Build Your Own Mini Framework
> You have built neurons, layers, networks, backprop, activations, loss functions, optimizers, regularization, initialization, and LR schedules. All as separate pieces. Now wire them together into a framework. Not PyTorch. Not TensorFlow. Yours.
Type: Build
Languages: Python
Prerequisites: All of Phase 03 (Lessons 01-09)
Time: ~120 minutes
Learning Objectives
- Build a complete deep learning framework (~500 lines) with Module, Linear, ReLU, Sigmoid, Dropout, BatchNorm, Sequential, loss functions, optimizers, and DataLoader
- Explain the Module abstraction (forward, backward, parameters) and why train/eval mode toggling is necessary
- Wire all components into a working training loop that trains a 4-layer network on circle classification
- Map each component of your framework to its PyTorch equivalent (nn.Module, nn.Sequential, optim.Adam, DataLoader)
The Problem
You have ten lessons of building blocks scattered across separate files. A Value class here, a training loop there, weight initialization in another file, learning rate schedules in yet another. To train a network, you copy-paste from five different lessons and wire them together by hand.

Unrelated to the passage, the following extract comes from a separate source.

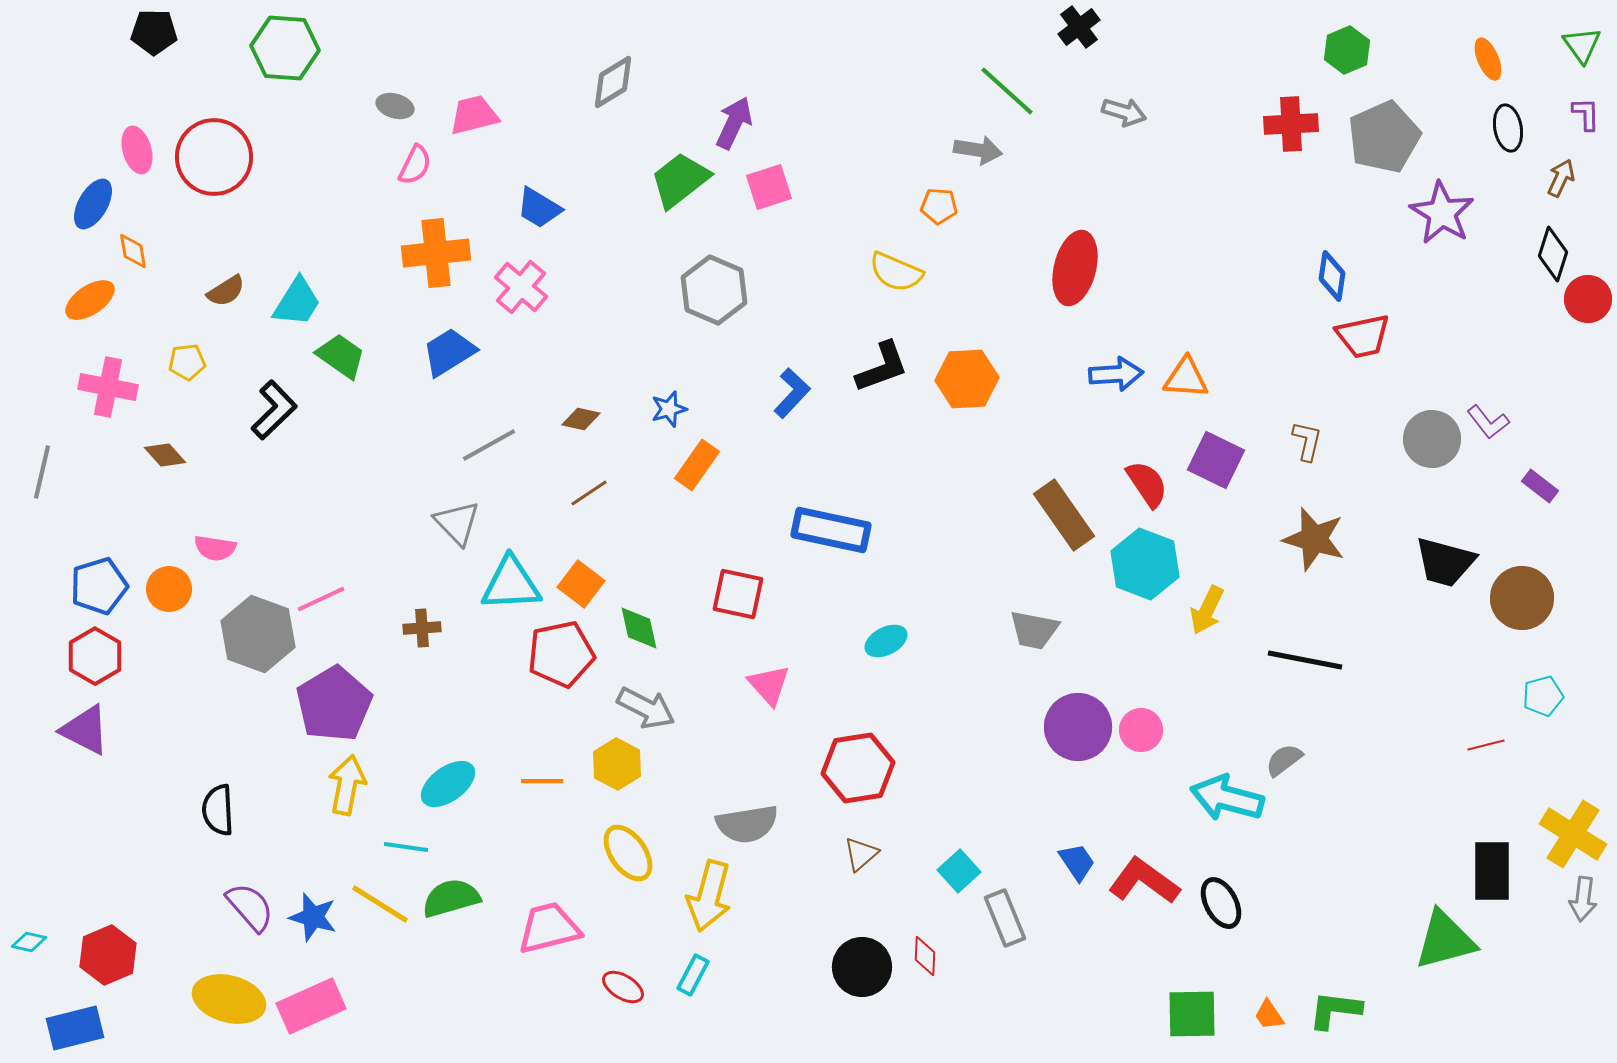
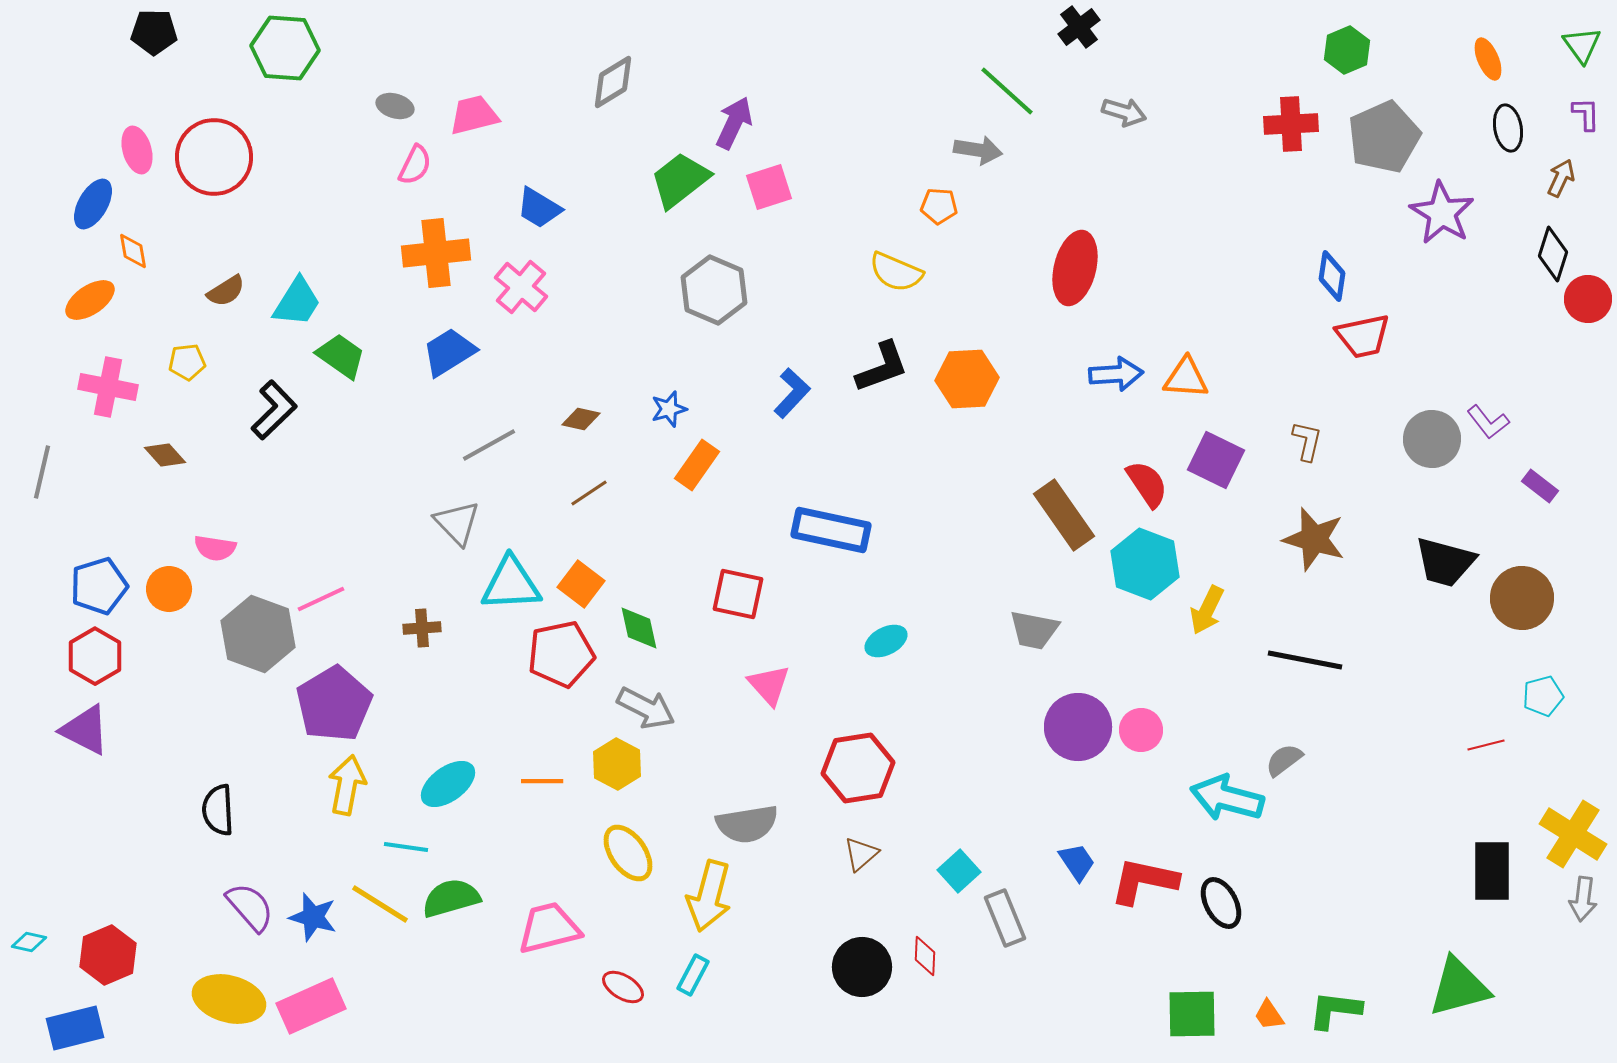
red L-shape at (1144, 881): rotated 24 degrees counterclockwise
green triangle at (1445, 940): moved 14 px right, 47 px down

That is what frameworks solve. PyTorch gives you nn.Module, nn.Sequential, optim.Adam, DataLoader, and a training loop pattern that ties them together. TensorFlow gives you keras.Layer, keras.Sequential, keras.optimizers.Adam. These are not magic. They are organizational patterns that make it possible to define, train, and evaluate networks without reinventing the plumbing every time.
You are going to build the same thing in ~500 lines of Python. No numpy. No external dependencies. A framework that can define any feedforward network, train it with SGD or Adam, batch the data, apply dropout and batch normalization, use any activation, and schedule the learning rate.
When you finish, you will understand exactly what happens when you write model = nn.Sequential(...) in PyTorch. You will understand why model.train() and model.eval() exist. You will understand why optimizer.zero_grad() is a separate call. You will understand all of it, because you built all of it.
The Concept
The Module Abstraction
Every layer in PyTorch inherits from nn.Module. A Module has three responsibilities:
- forward() -- compute the output given inputs
- parameters() -- return all trainable weights
- backward() -- compute gradients (handled by autograd in PyTorch, explicit in ours)
A Linear layer is a Module. A ReLU activation is a Module. A dropout layer is a Module. A batch normalization layer is a Module. They all have the same interface.
Sequential Container
nn.Sequential chains Modules. Forward pass: feed data through Module 1, then Module 2, then Module 3. Backward pass: reverse the chain. The container itself is a Module -- it has forward(), parameters(), and backward(). This is the composite pattern: a sequence of Modules is itself a Module.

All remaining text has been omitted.